Prabu memasuki pagar kontrakan Nikky yang akan menjadi base camp mereka. Tepat saat itu Juan dan Baim membawa masing-masing dua mangkuk bakso di tangannya. Juan yang melihat Prabu merasa segera mendapat bantuan.
"Prab! Ambilin noh dua mangkuk bakso lagi."
"Bakso? Oke, saya juga dibeliin?"
"Yoi. Altan yang bayar," sahut Juan yang melangkah masuk ke dalam rumah.
"Siap," sahut Prabu berlari kecil keluar pagar menuju penjual bakso.
Juan dan Baim menaruh mangkuk bakso itu di atas meja depan sofa. Delan dan Nikky yang tadinya fokus pada ponsel masing-masing, langsung melepas benda pipih itu.
"Mantep! Eh, lu nggak minta sambel nih?" tanya Delan.

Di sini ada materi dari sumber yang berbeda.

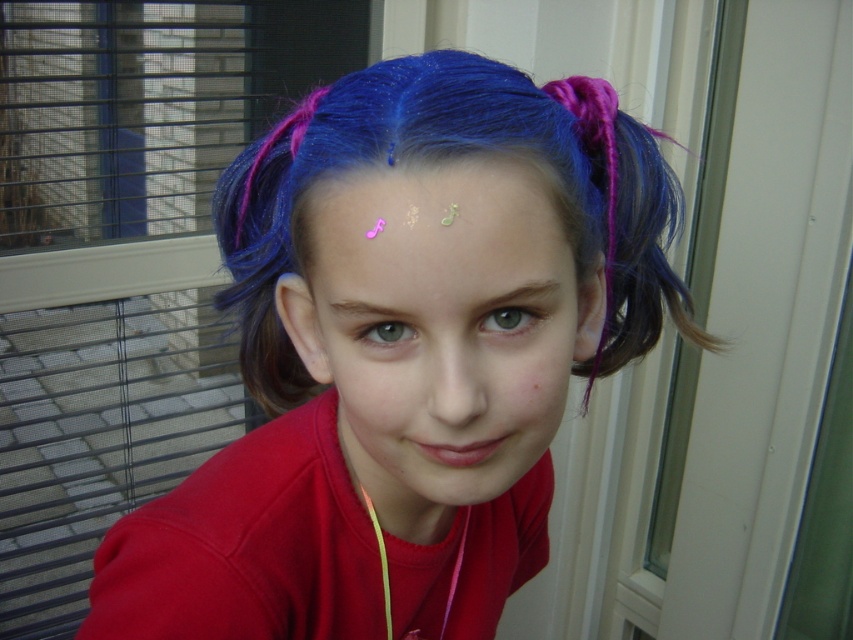 Question: Among these points, which one is nearest to the camera?

Choices:
 (A) (102, 630)
 (B) (535, 400)
 (C) (490, 301)
 (D) (363, 300)

Answer: (C)

Question: Is the position of blue shiny hair at center more distant than that of brown/skin-colored freckle at center?

Choices:
 (A) yes
 (B) no

Answer: (B)

Question: Which object is positioned farthest from the shiny glitter face at center?

Choices:
 (A) brown matte eyebrow at upper center
 (B) blue shiny hair at center

Answer: (A)

Question: Can you confirm if blue shiny hair at center is positioned below pink glitter music notes at center?

Choices:
 (A) yes
 (B) no

Answer: (A)

Question: Which object is the farthest from the blue shiny hair at center?

Choices:
 (A) pink glitter music notes at center
 (B) brown smooth eyebrow at upper center
 (C) brown matte eyebrow at upper center

Answer: (C)

Question: Is the position of pink glitter music notes at center less distant than that of brown/skin-colored freckle at center?

Choices:
 (A) yes
 (B) no

Answer: (A) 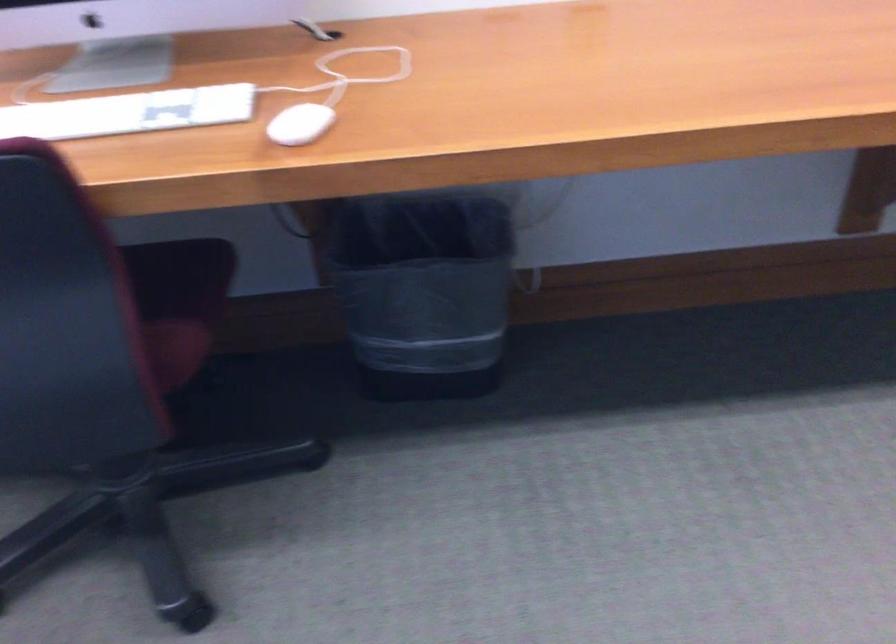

"Oh, iya. Gue lupa lagi. Padahal sambel is my life. Bentar, gue mintain dulu," sahut Juan kembali beranjak dari sofa. Namun langkahnya berhenti dan berbalik lagi. "Altan mana?"

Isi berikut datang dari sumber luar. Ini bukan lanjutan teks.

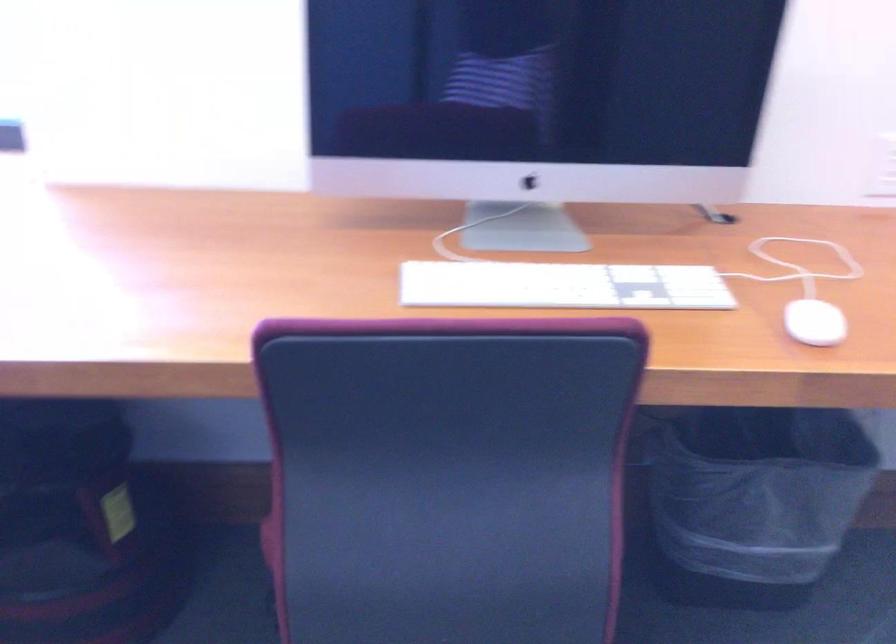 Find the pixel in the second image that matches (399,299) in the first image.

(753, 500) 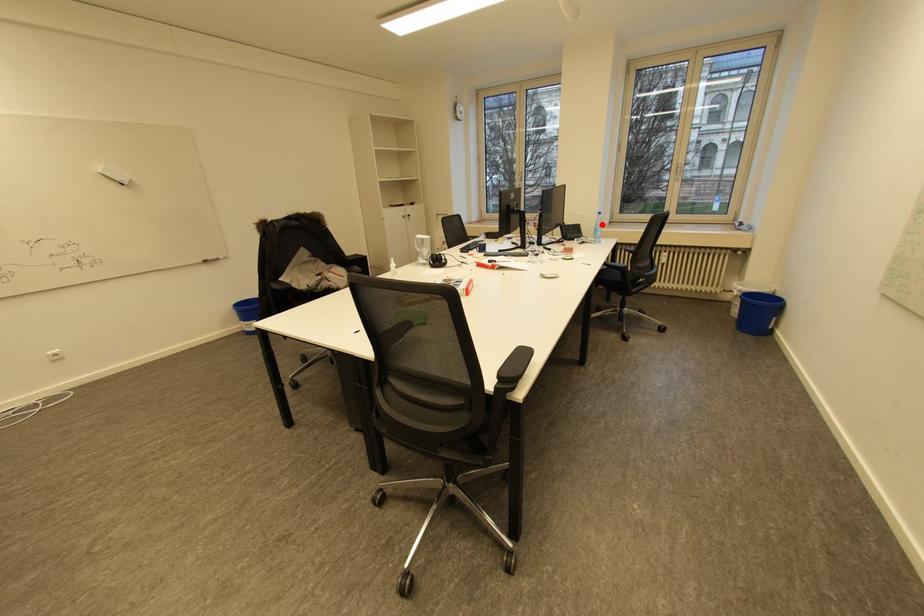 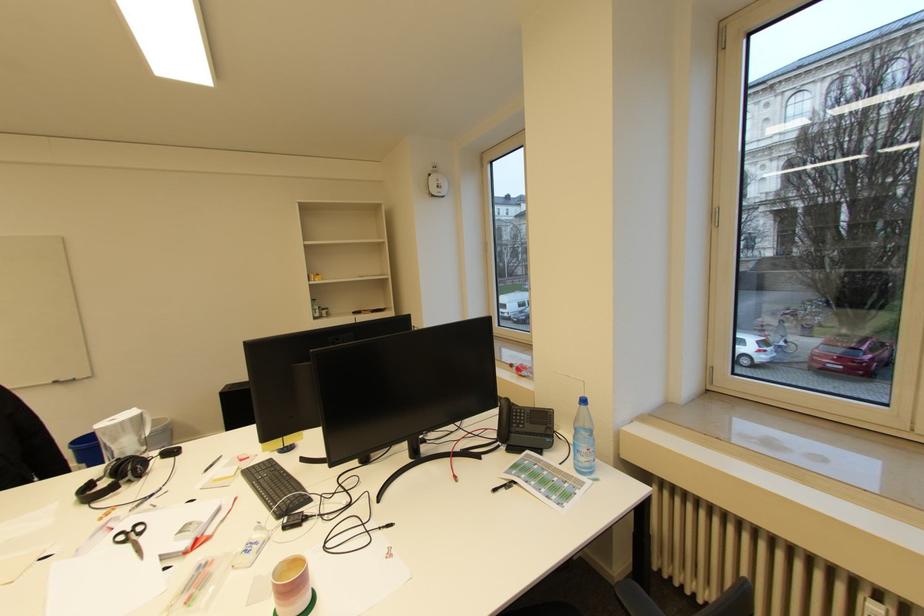 Find the pixel in the second image that matches the highlighted location in the first image.

(581, 429) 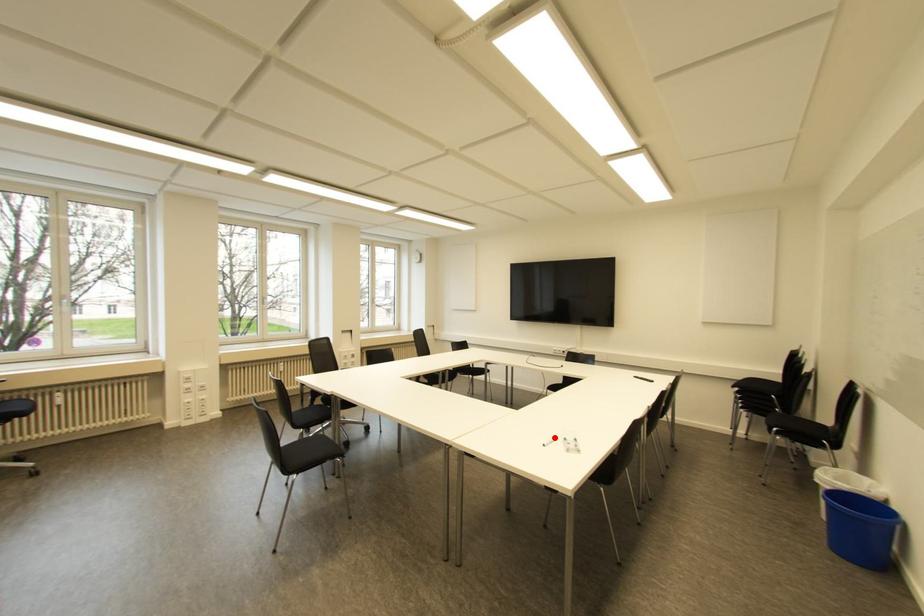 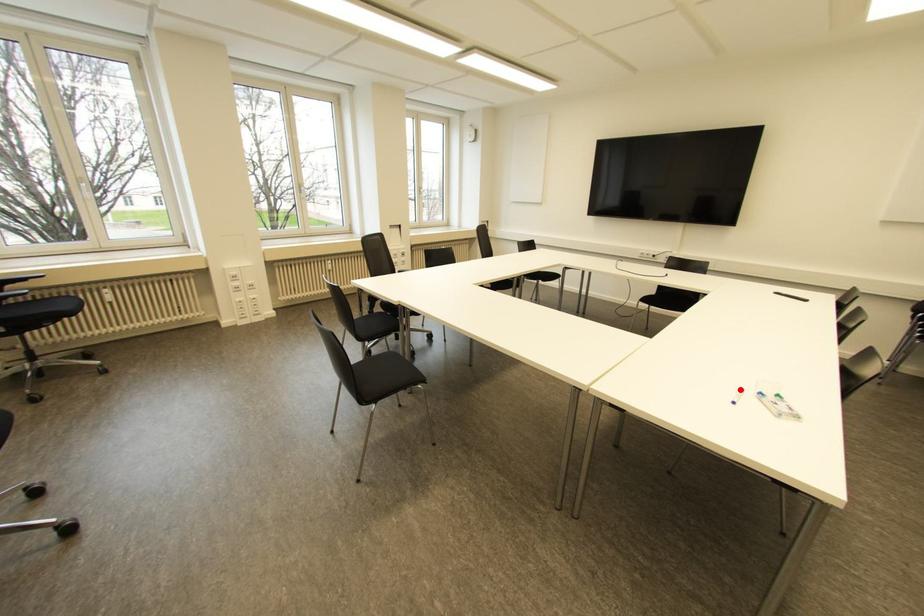 From the picture: I am providing you with two images of the same scene from different viewpoints. A red point is marked on the first image and another point is marked on the second image. Is the red point in image1 aligned with the point shown in image2?

Yes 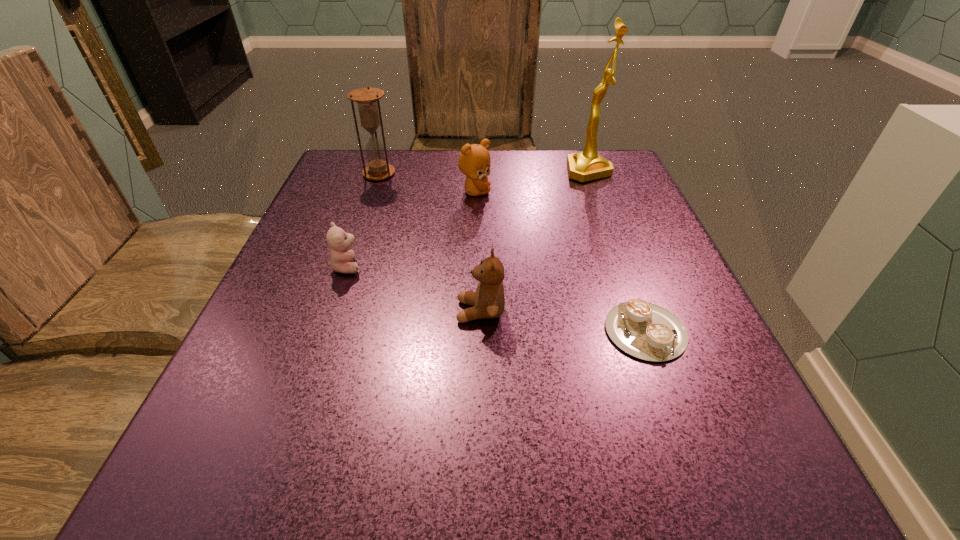 Identify the location of the tallest object. The image size is (960, 540). [x=588, y=165].

This screenshot has width=960, height=540. I want to click on the fifth shortest object, so click(x=367, y=99).

Locate an element on the screen. This screenshot has height=540, width=960. the farthest teddy bear is located at coordinates (474, 162).

Find the location of `the nearest teddy bear`. the nearest teddy bear is located at coordinates (488, 301).

Identify the location of the second shortest object. The width and height of the screenshot is (960, 540). pyautogui.click(x=341, y=257).

I want to click on the leftmost teddy bear, so click(341, 257).

This screenshot has width=960, height=540. In order to click on the shortest object in this screenshot , I will do `click(647, 331)`.

Identify the location of free space located 0.140m on the front-facing side of the award. The width and height of the screenshot is (960, 540). (507, 171).

Identify the location of vacant space positioned 0.060m on the front-facing side of the award. (540, 171).

The image size is (960, 540). In order to click on free space located on the front-facing side of the award in this screenshot , I will do `click(446, 171)`.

"Tau. Tadi keluar pas ketakutan sama cicak," sahut Nikky.
"Oke, gue cari sekalian," sahut Juan melanjutkan langkah keluar rumah.

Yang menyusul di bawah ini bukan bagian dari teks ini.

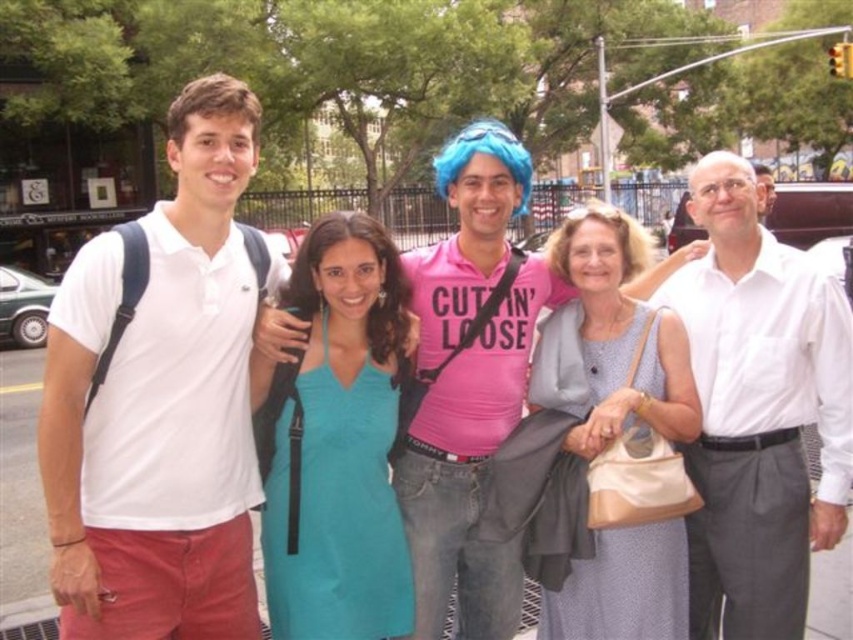 Question: Which object appears closest to the camera in this image?

Choices:
 (A) white cotton polo shirt at left
 (B) white cotton shirt at right

Answer: (A)

Question: Does white cotton polo shirt at left have a lesser width compared to white cotton shirt at right?

Choices:
 (A) yes
 (B) no

Answer: (B)

Question: From the image, what is the correct spatial relationship of white cotton polo shirt at left in relation to light blue fabric dress at center?

Choices:
 (A) right
 (B) left

Answer: (B)

Question: Which point is farther to the camera?

Choices:
 (A) light blue fabric dress at center
 (B) white cotton polo shirt at left
 (C) white cotton shirt at right

Answer: (C)

Question: Which point appears closest to the camera in this image?

Choices:
 (A) (177, 636)
 (B) (756, 276)

Answer: (A)

Question: Is white cotton polo shirt at left closer to the viewer compared to white cotton shirt at right?

Choices:
 (A) yes
 (B) no

Answer: (A) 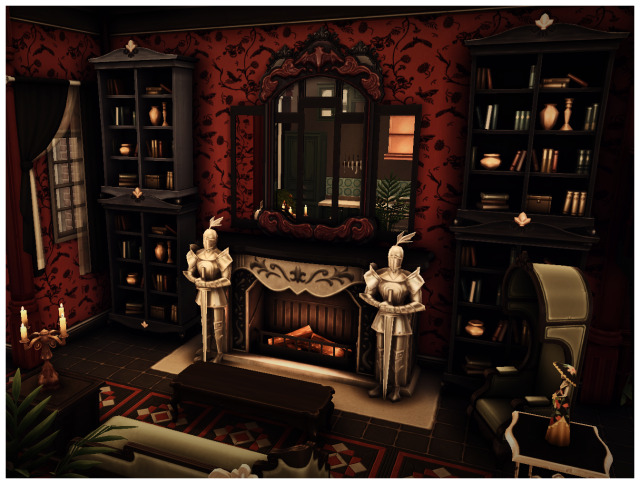 Identify the location of fireplace. This screenshot has width=640, height=484. (304, 319).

Prabu menatap mereka seperti ingin menanyakan sesuatu. "Altan beneran takut cicak?"
Delan yang sudah menyantap bakso melirik Prabu heran. Melihat wajah serius Prabu di hadapannya.
"Emang kenapa? Lo juga takut?" tanya Delan.
"Nggak. Saya malah suka bunuh cicak. Kata Eyang saya bunuh cicak itu dapat pahala. Jadi saya suka berburu cicak. Coba bayangin, kapan lagi ngebunuh dapat pahala? Saya ini psikopat cicak!"
Nikky menghentikan makannya sambil menatap Prabu datar. Baim juga, mereka berdua menatap Prabu datar.
"Ke-kenapa? Oh, saya bukan psikopat beneran kok. Cuma cicak, jadi jangan ngerasa saya ini mengancam keselamatan kalian," ujar Prabu lekas menjelaskan. Takut kalau ia diusir bahkan dihindari.
"Lo waras? Sumpah gue nanya serius," tanya Nikky.
"Tadi sampai ke sini nggak ada bentrok sesuatu gitu?" timpal Baim.
"Wah, kalian nggak bisa ngomong gitu. Saya waras dan omongan saya tadi serius," protes Prabu.
"Ya udah nanti lo tangkap semua cicak yang ada di base camp ini. Biar Altan nggak takut lagi," ujar Delan menyudahi.
"Beres. Nanti bawa peralatannya."
"Lo ngebunuh pakai apa emang?" tanya Delan.
"Pakai centong besi. Eyang pernah ngajarin gitu."
"Oke. Mari kita makan lagi," sahut Baim. Mereka pun melanjutkan makan masing-masing.
Juan yang baru saja kembali meminta sambal, melihat Altan yang peregangan di sudut halaman rumah. Juan sedikit penasaran mendekati Altan.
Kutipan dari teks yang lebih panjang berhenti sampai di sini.